There is a significant difference between cinder blocks falling and Ader falling. Because it is falling that is the form and content of the work, not the vulnerable objects, and not their victimization at the hands of the block. In these pieces, Ader is the evidence of gravity. He surrenders to it. He doesn’t use it to smash vulnerable objects with cinder blocks. He surrenders.
Seth Kim-Cohen. "The Artist's Body as Gravity Makes Itself Its Master: Bas Jan Ader's Incompetence." Tate Modern. 2005.
In the Artist's words: on gravity
Bas Jan Ader located in the artist's body a metaphor for resistance, against entropy among other sources of oppression. “The artist’s body as gravity makes itself its master,” he said regarding his two Falling videos when they were first shown in Dusseldorf in 1971. The works are metaphors for the human condition, and the temptation and the aversion to failure. He said of these same works, “In the film I silently state everything which has to do with falling. It’s a large task which demands a great deal of difficult thinking.”
Tony Godfrey. "Conceptual Art." Phaidon. 1998. 215.
Jan Tumlir. “Bas Jan Ader: Artist and Time Traveler.” The Art Gallery, University of California. 1999. 26.

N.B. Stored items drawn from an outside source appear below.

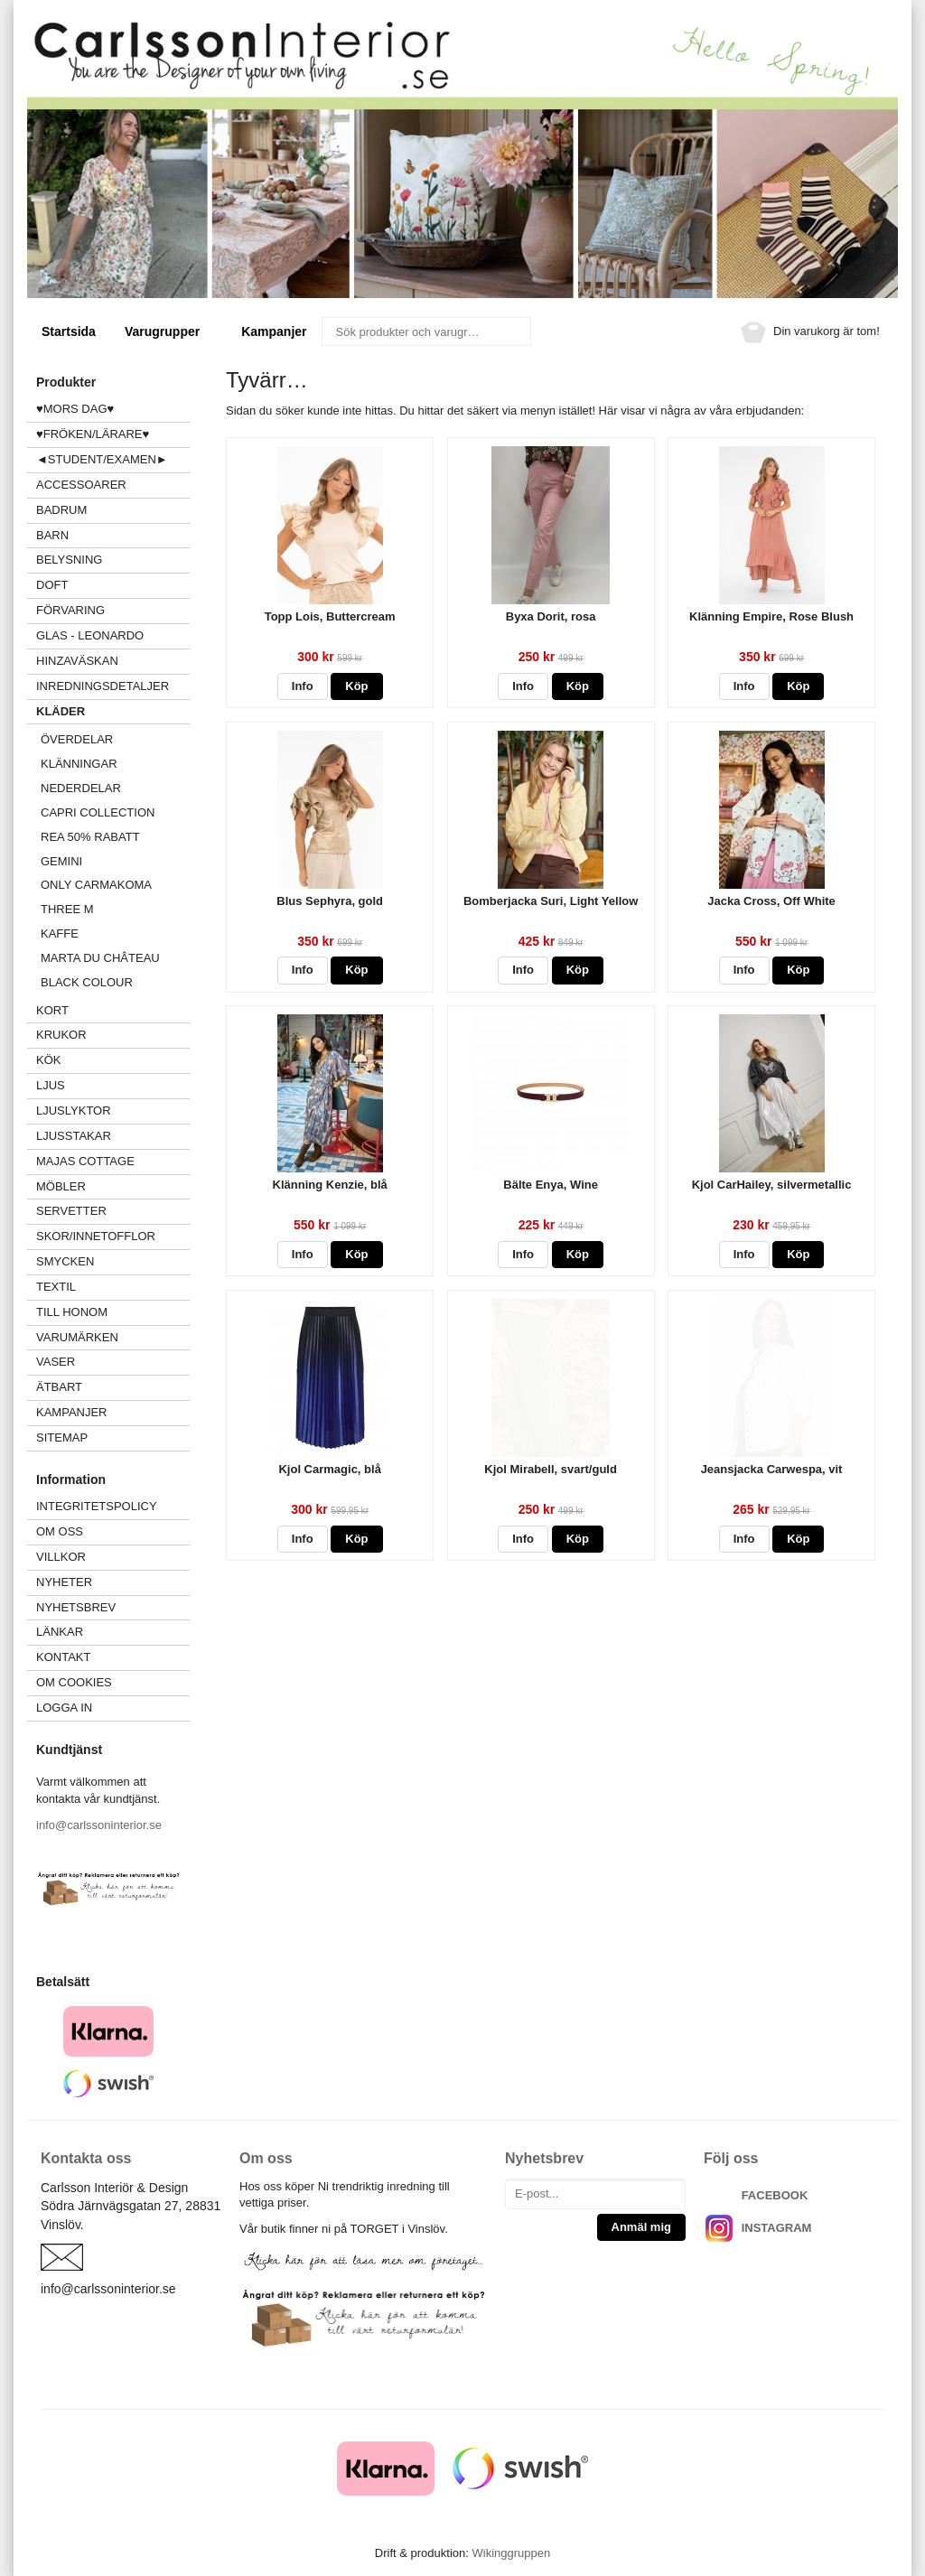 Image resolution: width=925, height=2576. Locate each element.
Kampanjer (273, 331)
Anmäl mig (641, 2227)
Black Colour (87, 982)
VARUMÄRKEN (113, 1337)
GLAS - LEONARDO (90, 635)
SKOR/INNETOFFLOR (95, 1236)
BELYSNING (69, 559)
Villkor (61, 1556)
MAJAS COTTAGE (85, 1161)
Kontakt (63, 1657)
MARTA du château (100, 958)
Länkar (59, 1631)
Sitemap (62, 1437)
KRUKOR (61, 1034)
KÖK (48, 1060)
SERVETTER (71, 1211)
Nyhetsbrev (76, 1607)
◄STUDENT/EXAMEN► (102, 459)
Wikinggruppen (511, 2553)
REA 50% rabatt (90, 837)
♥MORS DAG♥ (75, 408)
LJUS (113, 1085)
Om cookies (74, 1682)
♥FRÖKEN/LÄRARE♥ (92, 434)
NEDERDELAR (81, 788)
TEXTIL (113, 1286)
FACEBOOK (775, 2195)
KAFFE (60, 933)
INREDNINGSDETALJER (102, 686)
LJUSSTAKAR (73, 1136)
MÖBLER (61, 1186)
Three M (67, 909)
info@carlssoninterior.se (99, 1825)
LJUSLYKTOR (73, 1110)
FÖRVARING (70, 610)
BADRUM (61, 510)
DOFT (113, 585)
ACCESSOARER (113, 484)
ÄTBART (113, 1387)
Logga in (64, 1707)
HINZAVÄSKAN (77, 660)
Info (302, 686)
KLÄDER (113, 711)
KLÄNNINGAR (79, 763)
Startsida (69, 331)
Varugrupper (168, 331)
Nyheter (64, 1582)
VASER (55, 1361)
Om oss (59, 1531)
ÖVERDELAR (77, 739)
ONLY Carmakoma (96, 884)
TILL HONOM (71, 1312)
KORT (52, 1010)
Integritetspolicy (96, 1506)
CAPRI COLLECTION (97, 812)
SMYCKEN (113, 1261)
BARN (52, 535)
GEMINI (61, 861)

Related Work: I'm Too Sad to Tell You
Yet another failure in the world as described by Bas Jan Ader is the in ability to communicate. Perhaps the artist's most famous work, I'm Too Sad to Tell You, is a 1971 short film in which the artist silently weeps. We know not his reason for crying yet we empathize in a universal way. "When I cried, it was because of extreme grief, and when I fell, it was because gravity made itself master over me," said the artist.
Seth Kim-Cohen. "The Artist's Body as Gravity Makes Itself Its Master: Bas Jan Ader's Incompetence." Tate Modern. 2005.